Dear Tuesday Alarm Clock,
It’s fully your bad that you let me turn you off and failed to spidey sense that you should go off in another 30 minutes or so. Your poor decision making resulting in me running out the door like a mad woman and barely being able to make my first student appointment of the day. I did however despite your slackerdom make it happen.
Of course these actions lead to me requiring a peppermint mocha the minute my next student no showed for her appointment. Sigh, I have never been so happy for a no show until I desperately needed coffee in the way you need gatorade at your 12 mile marker of a half marathon. True story. I followed up said coffee with a chocolate chip cookie from the office kitchen since I figured I’d just slide into Christmas obesity. Straight up chutes & ladders since it’s my homie’s birthday today which means we will be consuming beer & smoked meats in her honor after work. CHRISTMAS FOOD AND MORE FOOD!!!!
How long do we have to wait for sweatpants to be appropriate work attire?? I swear if I was more comfortable I would easily be more productive. We need some pie charts to demonstrate the increased productivity…mmmmmm….pie! I’m all about warm apple pie a la mode. Yes, I’m totes thinking of Little Miss Sunshine.

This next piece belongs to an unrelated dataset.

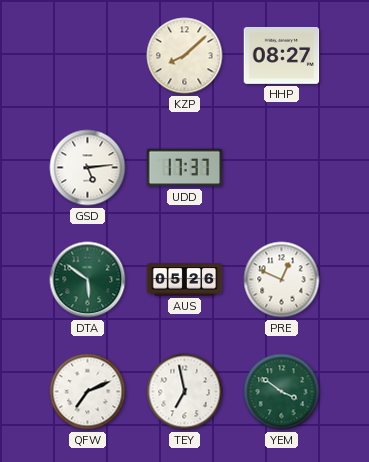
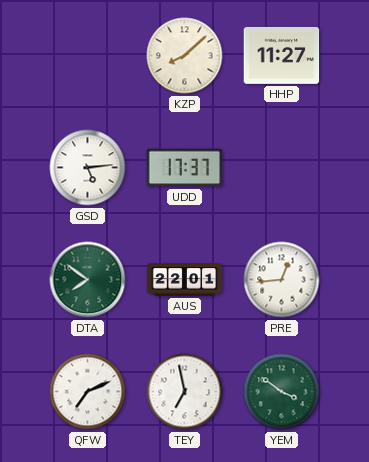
HHP: 08:27 -> 11:27
DTA: 5:51 -> 7:51
AUS: 05:26 -> 22:01
PRE: 12:49 -> 12:44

To say I am looking forward to smoked meet is an understatement. Other than that I have no other plans than trying to make it through this terrible work day. I’m just grumpy and counting down the seconds until 4:45pm. The students that come in during finals week fall into three different categories: degree check (ie I am senior), failing finals/academic probation or about to be on academic probation, and mental breakdown, depression, or other crisis. Basically it’s very slow but the students that come in (aside from degree checks) are HELLA HOT MESSES! Poor bebes. Thank you bebe Jesus, I was able to drink coffee and get my advising mojo slightly back. But in between students, I am a complete grump.
Alright kiddies, have a crazy Tuesday.